WHAT IS BEING ASKED: Below is some material. Set down exactly the line where "for which the" appears and all lines after it, and stop at the last line.
··· DATASET ···
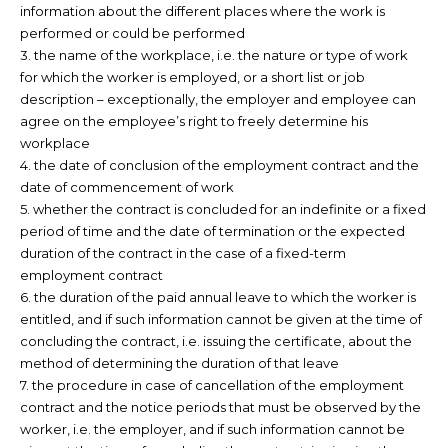
information about the different places where the work is
performed or could be performed
3. the name of the workplace, i.e. the nature or type of work
for which the worker is employed, or a short list or job
description – exceptionally, the employer and employee can
agree on the employee’s right to freely determine his
workplace
4. the date of conclusion of the employment contract and the
date of commencement of work
5. whether the contract is concluded for an indefinite or a fixed
period of time and the date of termination or the expected
duration of the contract in the case of a fixed-term
employment contract
6. the duration of the paid annual leave to which the worker is
entitled, and if such information cannot be given at the time of
concluding the contract, i.e. issuing the certificate, about the
method of determining the duration of that leave
7. the procedure in case of cancellation of the employment
contract and the notice periods that must be observed by the
worker, i.e. the employer, and if such information cannot be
···
ANSWER SPACE:
for which the worker is employed, or a short list or job
description – exceptionally, the employer and employee can
agree on the employee’s right to freely determine his
workplace
4. the date of conclusion of the employment contract and the
date of commencement of work
5. whether the contract is concluded for an indefinite or a fixed
period of time and the date of termination or the expected
duration of the contract in the case of a fixed-term
employment contract
6. the duration of the paid annual leave to which the worker is
entitled, and if such information cannot be given at the time of
concluding the contract, i.e. issuing the certificate, about the
method of determining the duration of that leave
7. the procedure in case of cancellation of the employment
contract and the notice periods that must be observed by the
worker, i.e. the employer, and if such information cannot be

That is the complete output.